Ensuring a balance between the water needs of communities, industries and the environment is key to achieving a healthy Basin.
Over the last few decades, overdevelopment within the Murray–Darling Basin led to more water being extracted from the catchment than could be replenished, and the overall health of the Basin was declining.
The Basin Plan aims to find a balance between the water needs of all Basin users, to make sure communities, industries and the environment continue to thrive. To improve the health of the Basin, the Plan outlined extraction limits on the amount of surface water and groundwater that can be taken from Basin river systems to ensure sustainable use into the future.
These limits, also known as sustainable diversion limits, regulate the amount of water that can be used by communities and industries both within catchment areas and across the entire Basin.
To determine how much water can be sustainably extracted from the Basin, while ensuring river systems remained healthy, the Murray–Darling Basin Authority needed to consider:
- how much water was being extracted from river systems for consumptive (communities and industries) use at the time of the Basin Plan’s development – this is known as the baseline diversion limit
- the amount of water that could be extracted from river systems without adversely affecting the Basin’s environmental health – known as the environmentally sustainable level of take
- how much water needed to stay in the Basin’s river systems to ensure the environments across the Basin continue to thrive
By assessing the amount of water needed to achieve the best possible outcomes for communities, industries and the environment now and into the future, the MDBA determined 10,873 GL of surface water and 3,324 GL of groundwater per year across the Basin could still be extracted – the same amount of water within 28 Sydney Harbours.
At the time of assessment, surface water use across the Murray–Darling Basin was 13,623 GL per year. This means, extractions need to be reduced by 2750 GL per year to meet the new sustainable diversion limit.
A fair and equitable strategy was developed to reduce surface water use across the entire Basin by 2019. Commonwealth and Basin state governments have been working together to achieve the sustainable diversion limits in a way that provides benefits for both communities and the environment.
These include providing funds to farmers and businesses to upgrade their irrigation infrastructure. This makes sure water is transported and used efficiently on farms, with the water savings counting towards the reduction. Another way is to buy water entitlements off willing sellers who don’t need them anymore, with the entitlement volume also counting towards the reduction.

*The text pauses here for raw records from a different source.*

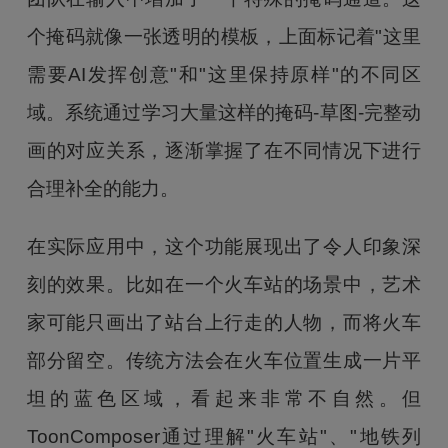
个掩码就像一张透明的模板，上面标记着"这里
需要AI发挥创意"和"这里保持原样"的不同区
域。系统通过学习大量这样的掩码-草图-完整动
画的对应关系，逐渐掌握了在不同情况下进行
合理补全的能力。
在实际应用中，这个功能展现出了令人印象深
刻的效果。比如在一个火车站的场景中，艺术
家可能只画出了站台上行走的人物，而将火车
部分留空。传统方法会在火车位置生成一片平
坦的蓝色区域，看起来非常不自然。但
ToonComposer通过理解"火车站"、"地铁列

This year, there is the potential to adjust the Basin-wide sustainable diversion limit. The limit could be increased if proposals show the environmental health of the Basin can still be maintained without the need to recover as much water. Or, the limit could decrease if proposals show the recovery of more water would have no affect or even improve social and economic outcomes.
By improving the health of the Basin’s river systems, the many benefits will be felt by individuals, communities and industries. A healthy environment will provide improved recreational benefits for local residents, tourists and businesses, as well as supporting water quality suitable for irrigation, domestic and urban water supplies.